## WORK ORDER
Leave the pictures out and restate every line below exactly.

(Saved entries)
*****
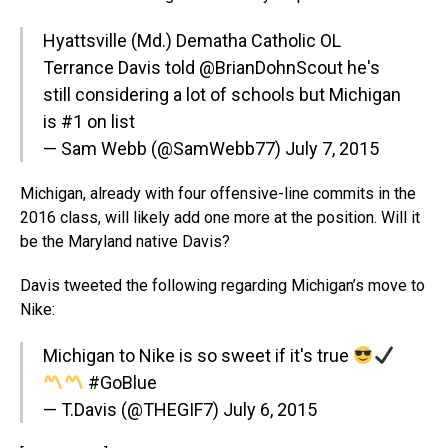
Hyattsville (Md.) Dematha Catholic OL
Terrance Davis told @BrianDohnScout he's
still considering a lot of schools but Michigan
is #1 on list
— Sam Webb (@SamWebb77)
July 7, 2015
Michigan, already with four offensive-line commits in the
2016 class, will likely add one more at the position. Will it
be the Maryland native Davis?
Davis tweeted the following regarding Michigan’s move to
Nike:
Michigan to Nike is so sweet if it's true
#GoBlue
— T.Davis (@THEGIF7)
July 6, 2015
*****
## ANSWER SPACE
Hyattsville (Md.) Dematha Catholic OL
Terrance Davis told @BrianDohnScout he's
still considering a lot of schools but Michigan
is #1 on list
— Sam Webb (@SamWebb77)
July 7, 2015
Michigan, already with four offensive-line commits in the
2016 class, will likely add one more at the position. Will it
be the Maryland native Davis?
Davis tweeted the following regarding Michigan’s move to
Nike:
Michigan to Nike is so sweet if it's true
#GoBlue
— T.Davis (@THEGIF7)
July 6, 2015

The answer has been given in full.